Problem to work on ▸
Scan the records below for the word "into". Copy each line where it appears.

- - -

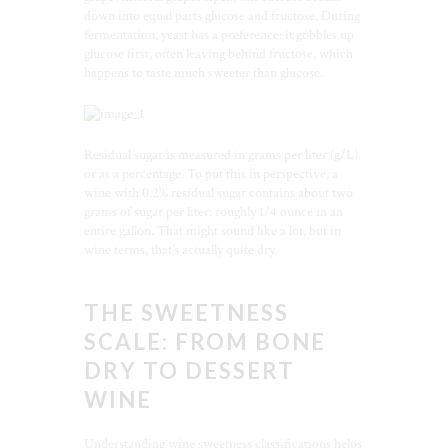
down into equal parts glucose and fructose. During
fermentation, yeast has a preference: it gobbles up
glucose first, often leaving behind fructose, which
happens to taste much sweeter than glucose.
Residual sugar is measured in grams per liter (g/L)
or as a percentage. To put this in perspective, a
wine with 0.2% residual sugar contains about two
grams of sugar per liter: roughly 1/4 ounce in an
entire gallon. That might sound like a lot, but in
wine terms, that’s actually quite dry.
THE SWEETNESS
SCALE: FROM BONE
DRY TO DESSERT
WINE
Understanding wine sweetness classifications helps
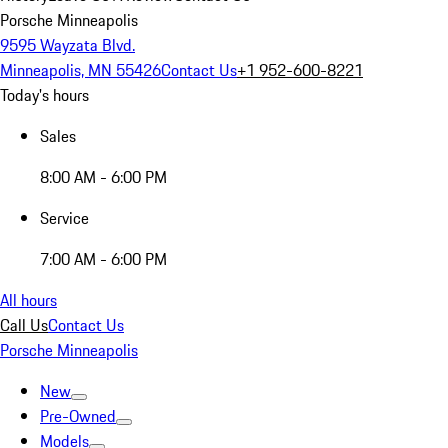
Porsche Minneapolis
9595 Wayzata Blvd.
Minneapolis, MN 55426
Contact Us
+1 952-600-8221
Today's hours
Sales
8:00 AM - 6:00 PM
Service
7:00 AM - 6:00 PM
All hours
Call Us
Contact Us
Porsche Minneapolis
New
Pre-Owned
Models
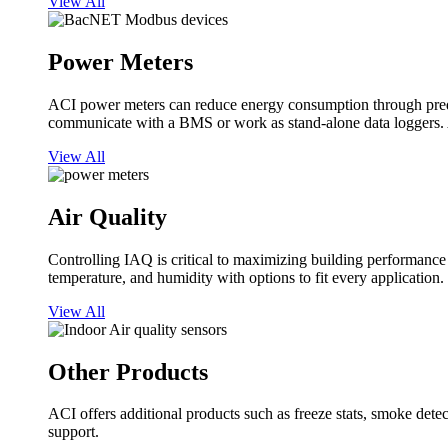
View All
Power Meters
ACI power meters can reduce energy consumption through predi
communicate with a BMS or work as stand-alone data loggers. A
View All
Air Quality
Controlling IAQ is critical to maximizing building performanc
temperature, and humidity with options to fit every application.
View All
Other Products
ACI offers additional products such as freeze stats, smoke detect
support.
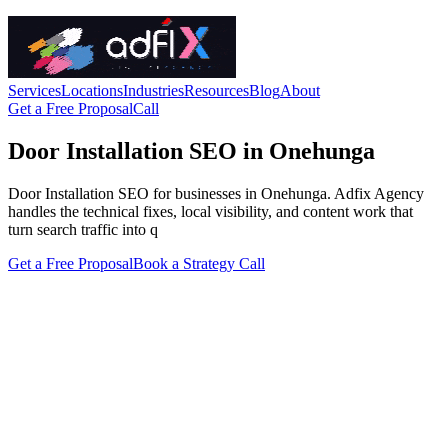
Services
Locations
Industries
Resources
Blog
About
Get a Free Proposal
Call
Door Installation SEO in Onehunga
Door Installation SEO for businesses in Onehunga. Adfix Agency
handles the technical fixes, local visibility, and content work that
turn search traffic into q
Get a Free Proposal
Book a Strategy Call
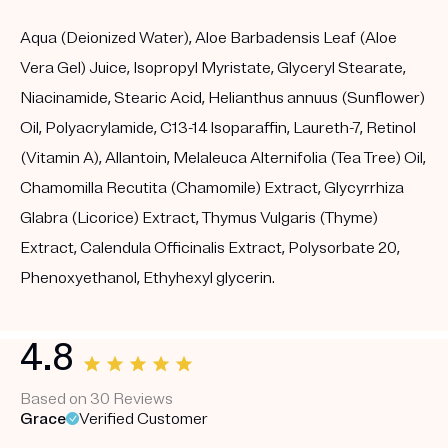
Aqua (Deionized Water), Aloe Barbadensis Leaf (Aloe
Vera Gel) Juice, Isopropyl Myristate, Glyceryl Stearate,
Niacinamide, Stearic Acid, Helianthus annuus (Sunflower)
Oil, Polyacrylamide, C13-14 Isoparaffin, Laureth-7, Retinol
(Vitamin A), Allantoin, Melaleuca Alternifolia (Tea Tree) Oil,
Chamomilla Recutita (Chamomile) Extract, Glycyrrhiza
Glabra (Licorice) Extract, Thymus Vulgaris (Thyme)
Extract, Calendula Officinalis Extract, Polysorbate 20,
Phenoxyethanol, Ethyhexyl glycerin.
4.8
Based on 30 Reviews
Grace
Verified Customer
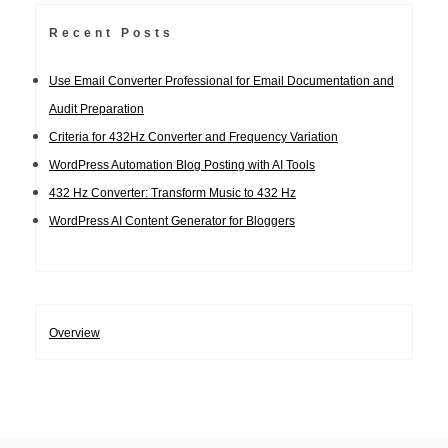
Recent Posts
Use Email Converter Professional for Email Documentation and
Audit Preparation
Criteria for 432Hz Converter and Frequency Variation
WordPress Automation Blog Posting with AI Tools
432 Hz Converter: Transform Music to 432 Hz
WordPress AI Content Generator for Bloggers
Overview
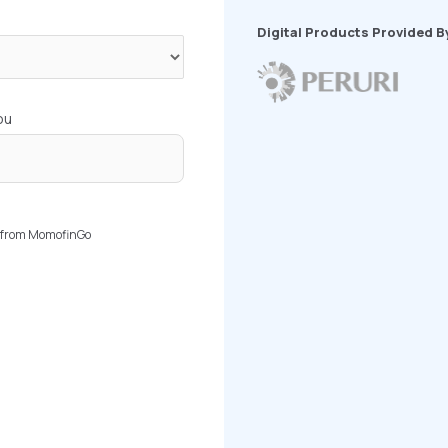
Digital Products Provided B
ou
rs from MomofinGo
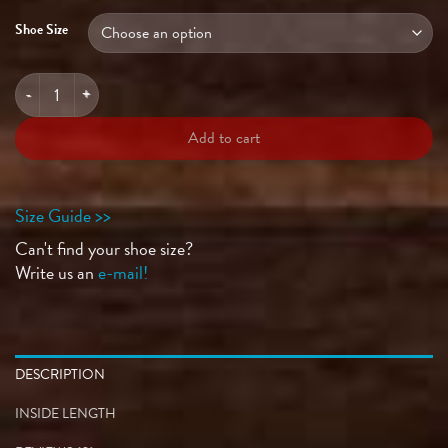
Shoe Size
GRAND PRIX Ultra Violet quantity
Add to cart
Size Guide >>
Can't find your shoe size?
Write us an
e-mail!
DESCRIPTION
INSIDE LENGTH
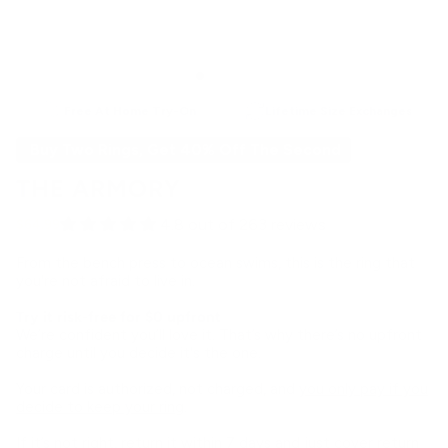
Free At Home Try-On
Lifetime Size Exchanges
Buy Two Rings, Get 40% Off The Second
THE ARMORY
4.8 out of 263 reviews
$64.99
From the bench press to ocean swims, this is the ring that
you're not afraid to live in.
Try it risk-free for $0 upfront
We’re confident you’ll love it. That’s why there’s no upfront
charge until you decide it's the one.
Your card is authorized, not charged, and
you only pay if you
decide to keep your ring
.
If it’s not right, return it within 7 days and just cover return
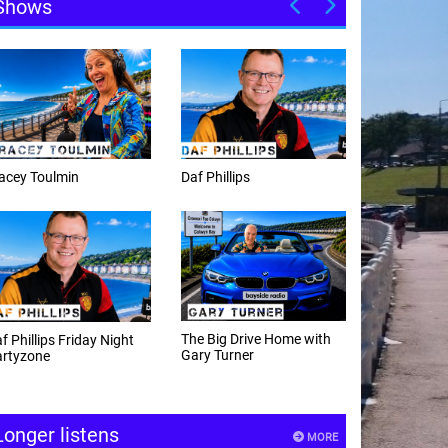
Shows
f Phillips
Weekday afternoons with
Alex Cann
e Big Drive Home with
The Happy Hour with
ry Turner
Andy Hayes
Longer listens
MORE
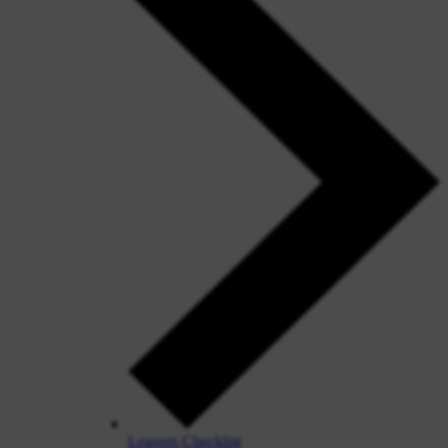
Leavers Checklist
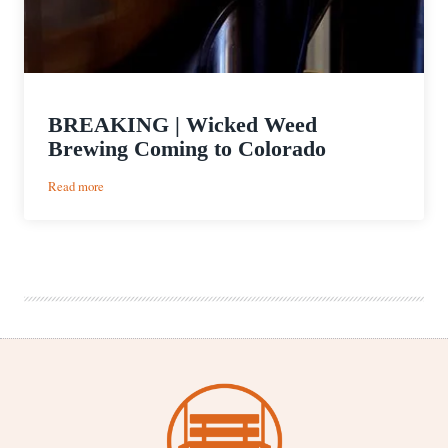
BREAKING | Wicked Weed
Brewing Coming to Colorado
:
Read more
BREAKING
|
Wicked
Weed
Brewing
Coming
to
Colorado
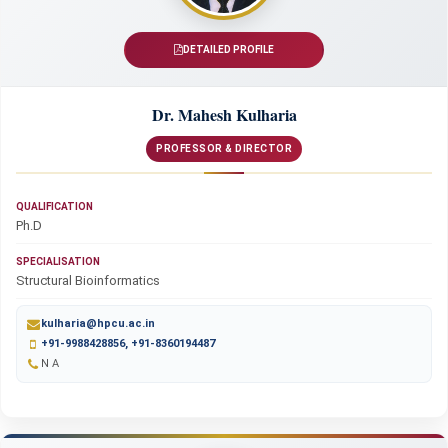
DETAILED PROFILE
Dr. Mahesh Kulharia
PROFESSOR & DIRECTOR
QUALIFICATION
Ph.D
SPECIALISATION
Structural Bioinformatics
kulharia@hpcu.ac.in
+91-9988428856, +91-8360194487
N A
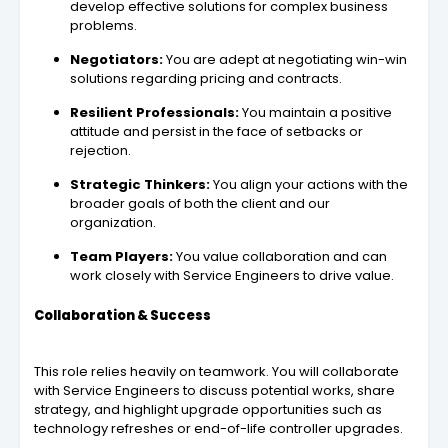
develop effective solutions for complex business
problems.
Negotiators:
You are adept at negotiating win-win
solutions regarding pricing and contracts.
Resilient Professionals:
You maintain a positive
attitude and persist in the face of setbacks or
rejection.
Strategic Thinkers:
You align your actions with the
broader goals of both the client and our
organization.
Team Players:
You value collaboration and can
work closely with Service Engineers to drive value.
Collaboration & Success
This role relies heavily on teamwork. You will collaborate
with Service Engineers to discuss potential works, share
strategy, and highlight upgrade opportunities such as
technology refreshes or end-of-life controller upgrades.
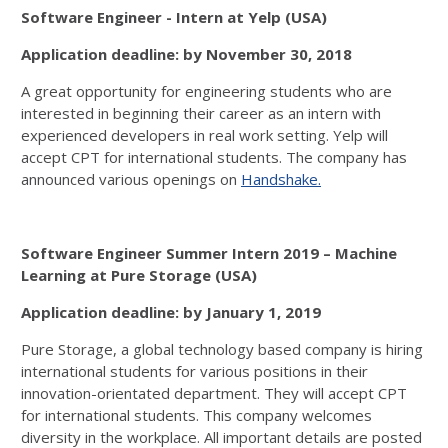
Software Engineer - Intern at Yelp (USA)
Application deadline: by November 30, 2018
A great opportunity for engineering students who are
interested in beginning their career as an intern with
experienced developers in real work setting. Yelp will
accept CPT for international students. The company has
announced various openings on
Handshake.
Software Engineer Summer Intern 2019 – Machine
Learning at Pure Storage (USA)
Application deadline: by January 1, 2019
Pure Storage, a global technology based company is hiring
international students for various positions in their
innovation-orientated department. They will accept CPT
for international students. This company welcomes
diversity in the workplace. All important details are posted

- - -

Expected output ▸
down into equal parts glucose and fructose. During
turn search traffic into q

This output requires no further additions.